→ TASK DESCRIPTION:
Each record below must be returned exactly, with no line left out.

RECORDS FOR THIS TASK START

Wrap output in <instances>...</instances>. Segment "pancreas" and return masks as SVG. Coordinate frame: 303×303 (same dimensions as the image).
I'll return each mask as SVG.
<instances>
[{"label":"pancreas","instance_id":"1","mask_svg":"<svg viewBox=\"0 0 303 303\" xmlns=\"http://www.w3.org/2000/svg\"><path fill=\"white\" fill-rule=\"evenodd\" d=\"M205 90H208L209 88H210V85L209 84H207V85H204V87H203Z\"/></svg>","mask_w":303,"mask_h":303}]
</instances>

RECORDS FOR THIS TASK END

→ TASK RESPONSE:
Wrap output in <instances>...</instances>. Segment "pancreas" and return masks as SVG. Coordinate frame: 303×303 (same dimensions as the image).
I'll return each mask as SVG.
<instances>
[{"label":"pancreas","instance_id":"1","mask_svg":"<svg viewBox=\"0 0 303 303\" xmlns=\"http://www.w3.org/2000/svg\"><path fill=\"white\" fill-rule=\"evenodd\" d=\"M205 90H208L209 88H210V85L209 84H207V85H204V87H203Z\"/></svg>","mask_w":303,"mask_h":303}]
</instances>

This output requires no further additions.